Something in her shifted, and she decided to try a yoga class for the first time. “I started going to yoga and I hated it because it was still and slow, and all the things I hated, but I knew I needed that,” she recounts.
“It was a challenge, and I liked a challenge, so I went to yoga every day for two years,” she says.
Around this time, Nicole decided to jump into her van and “tootle” around the US for a year, which eventually landed her back in Tulsa, where she’s from.
She arrived, deeply in love with yoga, and yet she found no yoga classes to attend, so out of the need to do yoga, she became a yoga teacher. Nicole’s success was automatic, and eventually she decided to open her own yoga studio, The Yoga Room, considered the first studio to open in Tulsa, and again, success was almost immediate.
But none of this success was exactly what Nicole was after.
“It all happened to me because I didn’t want to do yoga, but I did it, I didn’t want to be a yoga teacher, but I became one, I didn’t want to own a studio, but I ended up owning one,” she says, laughing at the sequence of events that brought her to where she is now.
From this experience — of choosing inspiration over suffering, after witnessing the yogis on that first day all those years ago — she made inspiration the foundation of her life, and credits this as the reason she was able to get sober.
“I want to focus on the future, as opposed to circling on past mistakes, to lift people up, to help people see that sobriety is an incredible life, not a sorry lot,” she says.
She’s changing the perception of sobriety from suffering, “missing out,” and a punishment for those that “can’t handle their booze,” to an inspirational choice — something you get to do, not that you have to do.
“I used to suffer a lot, and if I would have waited to get sober until the suffering become insurmountable, I don’t think I would have quit.

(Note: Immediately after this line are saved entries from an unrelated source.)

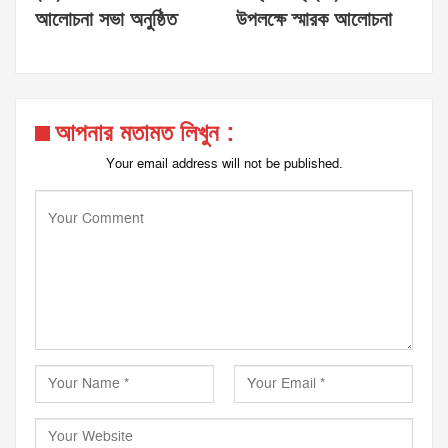
আলোচনা সভা অনুষ্ঠিত
উপলক্ষে স্মারক আলোচনা
আপনার মতামত লিখুন :
Your email address will not be published.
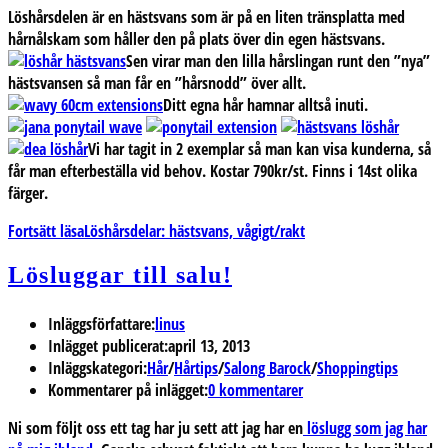
Löshårsdelen är en hästsvans som är på en liten tränsplatta med
hårnålskam som håller den på plats över din egen hästsvans.
Sen virar man den lilla hårslingan runt den ”nya”
hästsvansen så man får en ”hårsnodd” över allt.
Ditt egna hår hamnar alltså inuti.
Vi har tagit in 2 exemplar så man kan visa kunderna, så
får man efterbeställa vid behov.
Kostar 790kr/st.
Finns i 14st olika
färger.
Fortsätt läsa
Löshårsdelar: hästsvans, vågigt/rakt
Lösluggar till salu!
Inläggsförfattare:
linus
Inlägget publicerat:
april 13, 2013
Inläggskategori:
Hår
/
Hårtips
/
Salong Barock
/
Shoppingtips
Kommentarer på inlägget:
0 kommentarer
Ni som följt oss ett tag har ju sett att jag har en
löslugg som jag har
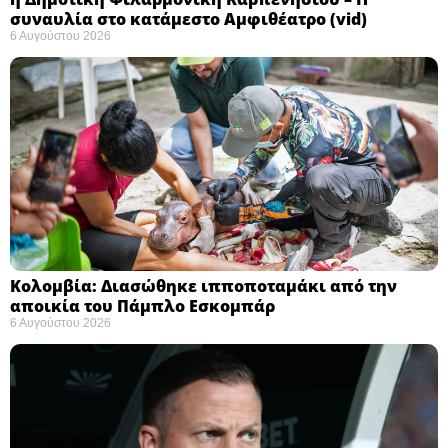
συναυλία στο κατάμεστο Αμφιθέατρο (vid)
6 Αυγούστου 2026
Κολομβία: Διασώθηκε ιπποποταμάκι από την
αποικία του Πάμπλο Εσκομπάρ ​
6 Αυγούστου 2026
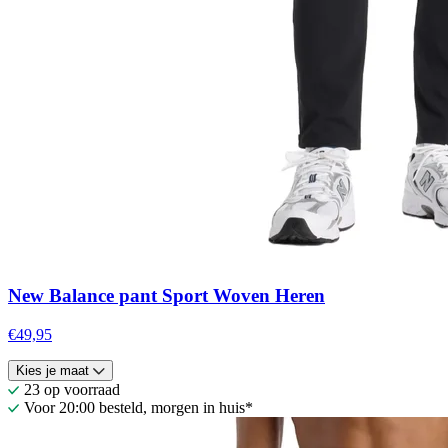
New Balance pant Sport Woven Heren
€49,95
Kies je maat
23 op voorraad
Voor 20:00 besteld, morgen in huis*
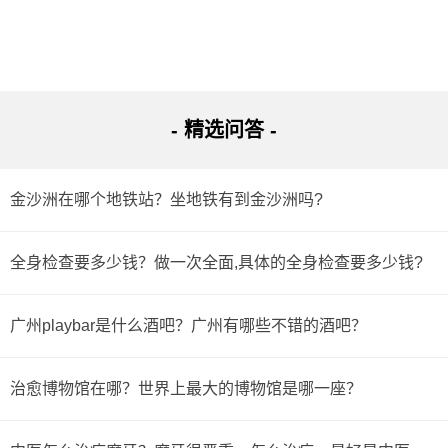
- 精选问答 -
金沙洲在哪个地铁站？坐地铁有到金沙洲吗?
全身检查要多少钱？做一次全面,具体的全身检查要多少钱?
广州playbar是什么酒吧？广州有哪些不错的酒吧？
治愈博物馆在哪？世界上最大的博物馆是哪一座？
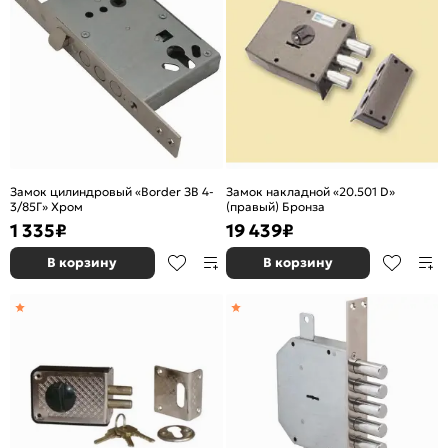
Замок цилиндровый «Border ЗВ 4-
Замок накладной «20.501 D»
3/85Г» Хром
(правый) Бронза
1 335
₽
19 439
₽
В корзину
В корзину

I think it’s when we get inspired, that change happens,” Nicole says.
The Law of Conservation of Energy (and what it has to do with getting sober)
Nicole often explains sobriety like the law of conservation of energy, which says:
Energy cannot be created or destroyed in a closed system
“Imagine all the energy you could have if you closed the doors of alcohol, where all that energy is seeping out,” says Nicole, who shut the doors on alcohol, and opened so many more to a deeper, more fulfilling life.
“I thought I was going to put down alcohol and see two empty wine glasses and that it was going to suck,” she says, “but I put down alcohol and picked up an amazing life.”
In her 30-days of sobriety group on Facebook, which you can join here, Nicole explains that sobriety is an elevation, not a decrease in worth because you’re not allowed to participate in a behavior that is ultimately toxic, no matter how you cut it.
“I think the revolution has begun, and it’s spreading out so wide. What a liberation and empowerment sobriety is, and you don’t wake up with guilt or shame. I want to be a part of that movement, instead of being a part of a mommy’s happy hour,” Nicole says.
Nicole’s sobriety has lead her to create a new style of yoga she calls Raven Yoga, after the “wise bird, because you never see a raven in a cage.”
For Nicole, ravens represent freedom during a time when “I felt like I was caged, by my own hands, with my own conflict with drinking.” Although alcohol represented a luxury and privilege, Nicole says “the cage was well decorated, but a cage is a cage, a prison is a prison, no matter how pretty it is.”
Putting down the bottle allowed Nicole’s world to open up, she is no longer wasting energy on a dead end, and toxic activity, but digging deep into this life, and helping others dig deep too.
“When I finally fled the cage, I crawled, I walked, I ran, I flew, I soared,” she says, and is on a journey to help others find their own freedom too.